» **Task prompt**: Copy every line of the data that includes the string "durante".

Dataset records
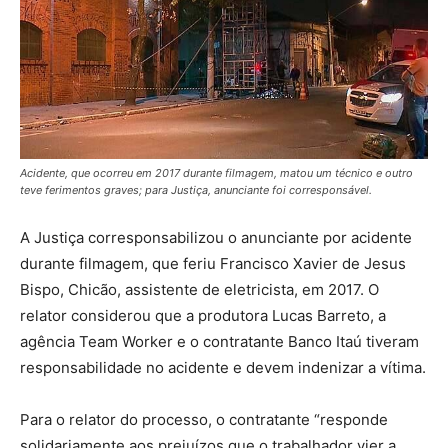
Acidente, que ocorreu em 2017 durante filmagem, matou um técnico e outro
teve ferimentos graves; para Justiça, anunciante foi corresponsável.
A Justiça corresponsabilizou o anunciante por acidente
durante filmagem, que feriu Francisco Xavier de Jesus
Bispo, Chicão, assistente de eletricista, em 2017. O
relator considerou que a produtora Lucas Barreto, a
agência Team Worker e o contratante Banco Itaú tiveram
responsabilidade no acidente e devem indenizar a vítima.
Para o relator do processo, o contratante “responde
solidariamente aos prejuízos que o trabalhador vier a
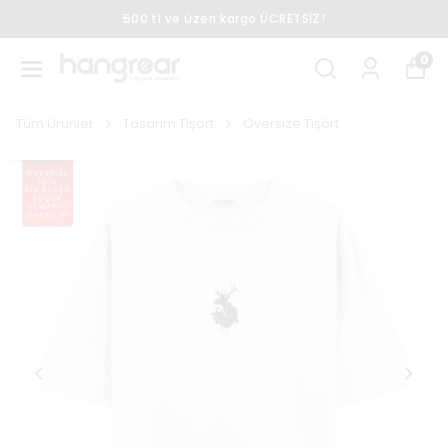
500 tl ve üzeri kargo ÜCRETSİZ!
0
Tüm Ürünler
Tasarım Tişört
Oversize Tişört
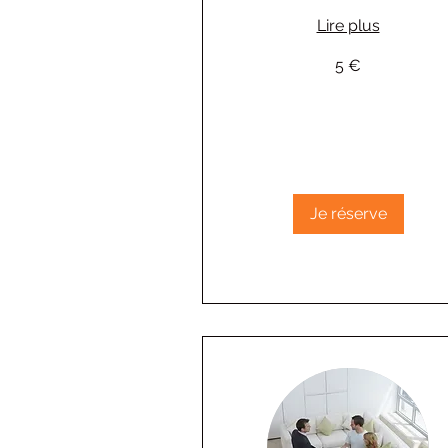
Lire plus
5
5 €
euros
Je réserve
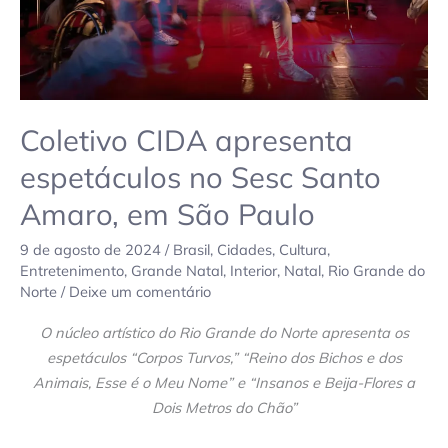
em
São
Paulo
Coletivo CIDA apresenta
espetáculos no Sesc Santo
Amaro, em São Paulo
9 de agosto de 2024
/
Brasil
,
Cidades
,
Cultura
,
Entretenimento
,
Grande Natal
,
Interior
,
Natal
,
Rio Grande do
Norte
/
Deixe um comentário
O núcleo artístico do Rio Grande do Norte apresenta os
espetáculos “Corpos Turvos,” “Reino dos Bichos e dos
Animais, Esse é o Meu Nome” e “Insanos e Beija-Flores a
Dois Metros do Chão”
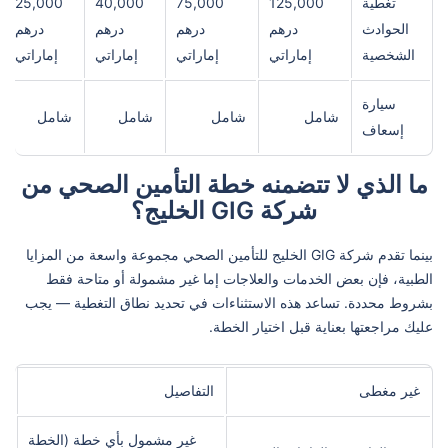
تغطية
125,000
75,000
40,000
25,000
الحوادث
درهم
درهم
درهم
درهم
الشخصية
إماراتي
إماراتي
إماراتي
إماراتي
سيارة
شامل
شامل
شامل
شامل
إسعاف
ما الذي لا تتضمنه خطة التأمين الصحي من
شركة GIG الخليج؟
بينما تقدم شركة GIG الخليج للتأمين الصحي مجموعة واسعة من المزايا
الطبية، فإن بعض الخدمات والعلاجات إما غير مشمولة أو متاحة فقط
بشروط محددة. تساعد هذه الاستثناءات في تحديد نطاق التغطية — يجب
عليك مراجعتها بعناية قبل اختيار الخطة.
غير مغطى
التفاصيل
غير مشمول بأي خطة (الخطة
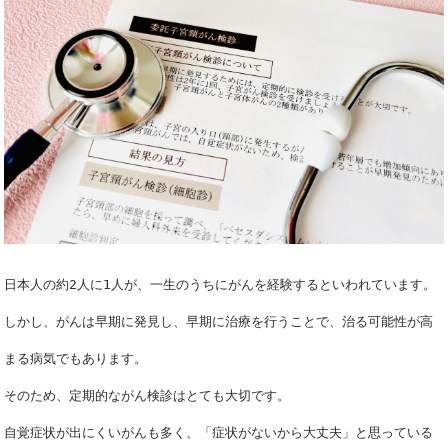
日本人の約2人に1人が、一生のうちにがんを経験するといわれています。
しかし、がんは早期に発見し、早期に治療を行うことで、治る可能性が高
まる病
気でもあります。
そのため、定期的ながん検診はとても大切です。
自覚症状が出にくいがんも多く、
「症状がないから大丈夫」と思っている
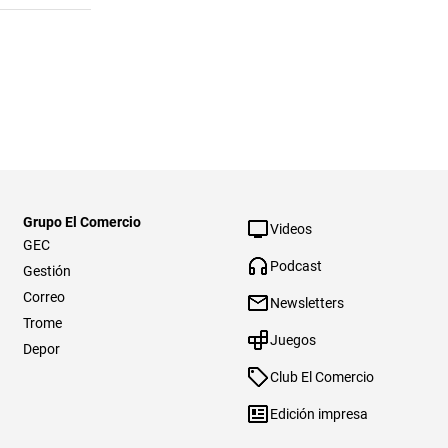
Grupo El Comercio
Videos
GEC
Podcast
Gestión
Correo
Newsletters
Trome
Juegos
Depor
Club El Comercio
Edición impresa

» **Reply to the exercise**:
Acidente, que ocorreu em 2017 durante filmagem, matou um técnico e outro
durante filmagem, que feriu Francisco Xavier de Jesus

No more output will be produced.